**Excerpted data**
[Start of Attachment]

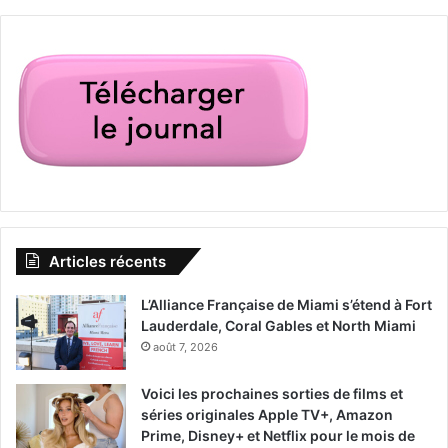
Articles récents
L’Alliance Française de Miami s’étend à Fort
Lauderdale, Coral Gables et North Miami
août 7, 2026
Voici les prochaines sorties de films et
séries originales Apple TV+, Amazon
Prime, Disney+ et Netflix pour le mois de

[End of Attachment]

**Task objective**
Return only the number of lines in the data above that include the word "Miami".

**Exercise response**
2